Dataset entries
━━━━━━━━

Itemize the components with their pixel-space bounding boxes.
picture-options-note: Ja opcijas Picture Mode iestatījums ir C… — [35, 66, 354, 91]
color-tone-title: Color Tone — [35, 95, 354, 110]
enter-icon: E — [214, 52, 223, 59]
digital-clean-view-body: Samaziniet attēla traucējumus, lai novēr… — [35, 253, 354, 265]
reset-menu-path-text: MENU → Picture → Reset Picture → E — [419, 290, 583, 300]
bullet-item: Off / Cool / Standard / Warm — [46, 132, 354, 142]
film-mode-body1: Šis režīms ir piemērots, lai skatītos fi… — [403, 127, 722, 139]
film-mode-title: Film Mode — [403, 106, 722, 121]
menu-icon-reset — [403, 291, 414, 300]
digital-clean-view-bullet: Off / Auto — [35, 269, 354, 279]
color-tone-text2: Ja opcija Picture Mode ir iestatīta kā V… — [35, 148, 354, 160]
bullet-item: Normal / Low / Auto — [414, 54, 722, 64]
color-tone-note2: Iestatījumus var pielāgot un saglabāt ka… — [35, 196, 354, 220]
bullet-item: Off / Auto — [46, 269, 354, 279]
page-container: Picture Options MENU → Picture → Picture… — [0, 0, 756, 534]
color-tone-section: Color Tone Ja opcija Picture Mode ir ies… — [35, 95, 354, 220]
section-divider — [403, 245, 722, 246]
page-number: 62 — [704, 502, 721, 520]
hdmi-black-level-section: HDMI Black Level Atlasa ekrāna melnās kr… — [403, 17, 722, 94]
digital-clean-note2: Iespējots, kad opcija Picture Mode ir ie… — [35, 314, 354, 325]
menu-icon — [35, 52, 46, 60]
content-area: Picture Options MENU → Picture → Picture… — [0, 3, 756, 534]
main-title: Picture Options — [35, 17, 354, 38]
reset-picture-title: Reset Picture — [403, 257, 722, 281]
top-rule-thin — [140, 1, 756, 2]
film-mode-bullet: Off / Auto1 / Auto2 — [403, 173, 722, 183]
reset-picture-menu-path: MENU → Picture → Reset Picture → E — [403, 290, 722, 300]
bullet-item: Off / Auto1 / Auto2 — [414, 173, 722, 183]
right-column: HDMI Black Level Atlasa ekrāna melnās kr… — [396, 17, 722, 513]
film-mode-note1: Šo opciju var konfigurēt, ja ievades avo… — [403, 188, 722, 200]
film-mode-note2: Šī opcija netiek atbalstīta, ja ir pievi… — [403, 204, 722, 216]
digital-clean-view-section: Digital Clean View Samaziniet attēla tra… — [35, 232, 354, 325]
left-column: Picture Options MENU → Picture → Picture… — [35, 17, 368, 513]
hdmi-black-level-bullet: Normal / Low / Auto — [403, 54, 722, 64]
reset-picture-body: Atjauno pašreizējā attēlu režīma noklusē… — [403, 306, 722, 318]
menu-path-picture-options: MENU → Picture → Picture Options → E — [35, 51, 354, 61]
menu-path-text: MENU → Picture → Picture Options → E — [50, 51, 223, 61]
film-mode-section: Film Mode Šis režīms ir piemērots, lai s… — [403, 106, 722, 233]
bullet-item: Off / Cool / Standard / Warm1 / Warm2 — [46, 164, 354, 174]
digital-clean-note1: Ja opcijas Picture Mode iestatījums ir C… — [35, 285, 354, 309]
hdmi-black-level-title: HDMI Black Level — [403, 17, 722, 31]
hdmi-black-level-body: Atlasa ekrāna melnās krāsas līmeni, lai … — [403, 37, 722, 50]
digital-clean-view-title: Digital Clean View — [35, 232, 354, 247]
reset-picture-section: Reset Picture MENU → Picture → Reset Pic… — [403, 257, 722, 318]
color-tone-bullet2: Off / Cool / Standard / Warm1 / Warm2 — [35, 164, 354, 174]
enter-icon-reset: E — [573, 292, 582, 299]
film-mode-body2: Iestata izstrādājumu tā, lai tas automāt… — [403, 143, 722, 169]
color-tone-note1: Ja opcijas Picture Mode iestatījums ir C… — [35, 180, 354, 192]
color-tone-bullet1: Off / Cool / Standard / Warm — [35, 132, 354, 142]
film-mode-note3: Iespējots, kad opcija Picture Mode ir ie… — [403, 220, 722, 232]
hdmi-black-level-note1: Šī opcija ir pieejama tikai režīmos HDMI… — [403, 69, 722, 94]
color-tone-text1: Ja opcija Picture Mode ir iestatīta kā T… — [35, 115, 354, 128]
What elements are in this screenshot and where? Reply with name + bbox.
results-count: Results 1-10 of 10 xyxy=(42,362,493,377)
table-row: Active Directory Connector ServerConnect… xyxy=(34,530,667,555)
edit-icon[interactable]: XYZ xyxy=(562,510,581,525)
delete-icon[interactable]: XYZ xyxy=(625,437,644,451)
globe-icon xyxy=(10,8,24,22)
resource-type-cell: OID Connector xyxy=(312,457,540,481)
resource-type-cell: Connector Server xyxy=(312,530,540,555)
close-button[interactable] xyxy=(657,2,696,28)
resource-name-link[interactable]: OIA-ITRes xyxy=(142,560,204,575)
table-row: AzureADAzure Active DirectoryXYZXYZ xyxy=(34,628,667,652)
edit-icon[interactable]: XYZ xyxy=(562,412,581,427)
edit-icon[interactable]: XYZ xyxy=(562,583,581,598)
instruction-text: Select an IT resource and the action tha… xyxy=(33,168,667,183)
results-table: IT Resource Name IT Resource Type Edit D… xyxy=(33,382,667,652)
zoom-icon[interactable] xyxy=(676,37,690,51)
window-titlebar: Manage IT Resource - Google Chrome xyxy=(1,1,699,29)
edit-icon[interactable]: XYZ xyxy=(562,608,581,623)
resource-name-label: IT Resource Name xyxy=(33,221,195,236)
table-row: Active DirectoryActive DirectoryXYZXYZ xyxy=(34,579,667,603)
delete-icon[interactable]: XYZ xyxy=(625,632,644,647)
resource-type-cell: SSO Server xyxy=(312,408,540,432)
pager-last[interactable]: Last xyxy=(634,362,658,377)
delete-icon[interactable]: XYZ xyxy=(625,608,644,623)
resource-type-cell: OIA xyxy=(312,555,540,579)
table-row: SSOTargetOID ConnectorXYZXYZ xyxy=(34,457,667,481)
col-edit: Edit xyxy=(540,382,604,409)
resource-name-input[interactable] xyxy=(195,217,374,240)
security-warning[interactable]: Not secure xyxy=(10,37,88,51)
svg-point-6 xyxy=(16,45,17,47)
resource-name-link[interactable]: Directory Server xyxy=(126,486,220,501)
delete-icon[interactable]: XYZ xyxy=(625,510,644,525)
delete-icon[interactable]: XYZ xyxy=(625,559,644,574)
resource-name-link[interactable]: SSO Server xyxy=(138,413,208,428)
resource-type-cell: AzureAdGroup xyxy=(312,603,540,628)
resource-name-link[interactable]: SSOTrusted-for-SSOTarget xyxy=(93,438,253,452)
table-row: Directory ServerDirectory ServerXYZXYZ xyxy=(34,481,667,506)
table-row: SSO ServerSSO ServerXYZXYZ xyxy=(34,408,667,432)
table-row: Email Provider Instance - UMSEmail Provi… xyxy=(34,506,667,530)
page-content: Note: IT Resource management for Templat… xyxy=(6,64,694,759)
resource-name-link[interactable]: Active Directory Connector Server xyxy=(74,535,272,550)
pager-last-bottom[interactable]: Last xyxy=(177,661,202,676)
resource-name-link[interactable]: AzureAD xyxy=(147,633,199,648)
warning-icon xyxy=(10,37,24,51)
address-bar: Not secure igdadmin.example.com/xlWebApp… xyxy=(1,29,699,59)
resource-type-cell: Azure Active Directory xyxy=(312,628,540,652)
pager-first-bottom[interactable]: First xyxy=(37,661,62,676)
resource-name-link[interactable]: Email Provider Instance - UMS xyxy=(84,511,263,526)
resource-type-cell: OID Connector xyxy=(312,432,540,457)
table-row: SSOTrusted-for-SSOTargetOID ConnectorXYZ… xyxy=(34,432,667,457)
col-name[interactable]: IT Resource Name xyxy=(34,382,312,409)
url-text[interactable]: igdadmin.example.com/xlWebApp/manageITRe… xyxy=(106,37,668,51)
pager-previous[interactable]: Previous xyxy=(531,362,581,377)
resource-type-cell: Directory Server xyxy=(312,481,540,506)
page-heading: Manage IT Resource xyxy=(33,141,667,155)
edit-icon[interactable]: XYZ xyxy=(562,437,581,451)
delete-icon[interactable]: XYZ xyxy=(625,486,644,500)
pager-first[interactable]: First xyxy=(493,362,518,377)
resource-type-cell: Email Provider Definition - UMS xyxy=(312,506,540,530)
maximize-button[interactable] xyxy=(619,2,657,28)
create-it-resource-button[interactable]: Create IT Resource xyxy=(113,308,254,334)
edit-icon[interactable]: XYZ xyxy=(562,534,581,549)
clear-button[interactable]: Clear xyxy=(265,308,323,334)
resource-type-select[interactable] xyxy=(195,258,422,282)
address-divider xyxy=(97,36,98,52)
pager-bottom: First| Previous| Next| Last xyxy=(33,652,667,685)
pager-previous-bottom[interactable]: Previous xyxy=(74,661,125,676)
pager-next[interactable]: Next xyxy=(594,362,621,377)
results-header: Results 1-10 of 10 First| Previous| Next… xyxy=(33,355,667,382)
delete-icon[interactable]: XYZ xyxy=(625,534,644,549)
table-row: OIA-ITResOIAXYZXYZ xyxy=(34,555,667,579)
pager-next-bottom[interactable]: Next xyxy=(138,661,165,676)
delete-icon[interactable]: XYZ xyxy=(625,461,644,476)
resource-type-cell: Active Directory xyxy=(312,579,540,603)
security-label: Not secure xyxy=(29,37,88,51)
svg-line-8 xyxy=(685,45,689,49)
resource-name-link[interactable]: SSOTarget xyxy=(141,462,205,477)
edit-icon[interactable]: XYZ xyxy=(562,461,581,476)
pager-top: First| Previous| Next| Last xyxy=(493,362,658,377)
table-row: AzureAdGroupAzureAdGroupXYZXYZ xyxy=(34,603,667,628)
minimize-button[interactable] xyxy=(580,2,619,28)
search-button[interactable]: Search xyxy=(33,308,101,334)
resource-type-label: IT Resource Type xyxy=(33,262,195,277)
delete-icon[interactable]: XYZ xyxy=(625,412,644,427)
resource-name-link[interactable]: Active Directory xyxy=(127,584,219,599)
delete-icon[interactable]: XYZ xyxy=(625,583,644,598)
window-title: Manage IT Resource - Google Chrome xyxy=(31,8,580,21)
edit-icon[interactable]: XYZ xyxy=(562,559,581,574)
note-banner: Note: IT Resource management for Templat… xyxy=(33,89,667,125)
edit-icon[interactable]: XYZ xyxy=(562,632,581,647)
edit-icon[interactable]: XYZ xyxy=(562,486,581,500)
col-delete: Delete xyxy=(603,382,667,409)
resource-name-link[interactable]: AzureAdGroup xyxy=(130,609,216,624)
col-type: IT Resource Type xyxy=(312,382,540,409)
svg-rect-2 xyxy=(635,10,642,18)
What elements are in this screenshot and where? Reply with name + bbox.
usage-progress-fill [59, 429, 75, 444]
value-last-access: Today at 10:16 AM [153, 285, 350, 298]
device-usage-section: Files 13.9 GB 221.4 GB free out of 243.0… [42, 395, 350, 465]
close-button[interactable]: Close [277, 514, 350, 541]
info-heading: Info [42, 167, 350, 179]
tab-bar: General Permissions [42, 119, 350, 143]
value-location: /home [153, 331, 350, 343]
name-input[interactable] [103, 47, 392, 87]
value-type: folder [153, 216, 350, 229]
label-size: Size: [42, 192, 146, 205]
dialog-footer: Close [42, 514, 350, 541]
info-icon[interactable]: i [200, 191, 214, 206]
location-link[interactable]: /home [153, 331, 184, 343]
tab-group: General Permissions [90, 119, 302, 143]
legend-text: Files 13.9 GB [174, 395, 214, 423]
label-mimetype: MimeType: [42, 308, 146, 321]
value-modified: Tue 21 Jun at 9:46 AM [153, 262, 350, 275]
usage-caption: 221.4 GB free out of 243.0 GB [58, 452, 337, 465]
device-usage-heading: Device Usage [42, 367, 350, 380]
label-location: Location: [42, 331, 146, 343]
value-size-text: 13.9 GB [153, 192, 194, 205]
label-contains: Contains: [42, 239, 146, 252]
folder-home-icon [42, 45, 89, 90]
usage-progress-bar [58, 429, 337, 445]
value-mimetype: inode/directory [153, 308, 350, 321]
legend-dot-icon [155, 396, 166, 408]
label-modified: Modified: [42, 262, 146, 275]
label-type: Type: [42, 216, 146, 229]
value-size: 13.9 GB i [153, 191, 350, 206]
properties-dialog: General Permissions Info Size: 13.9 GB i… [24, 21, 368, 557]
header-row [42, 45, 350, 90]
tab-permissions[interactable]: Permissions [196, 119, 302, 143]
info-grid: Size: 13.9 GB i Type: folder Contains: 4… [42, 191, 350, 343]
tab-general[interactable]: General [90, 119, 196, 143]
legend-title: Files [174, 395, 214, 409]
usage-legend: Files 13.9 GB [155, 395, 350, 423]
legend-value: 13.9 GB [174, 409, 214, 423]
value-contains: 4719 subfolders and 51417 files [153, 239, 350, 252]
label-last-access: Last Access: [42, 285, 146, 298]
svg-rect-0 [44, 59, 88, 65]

━━━━━━━━

Give the number of lines in the data that contain the word "Cool", and add no other text.

THE COMPLETED TASK
4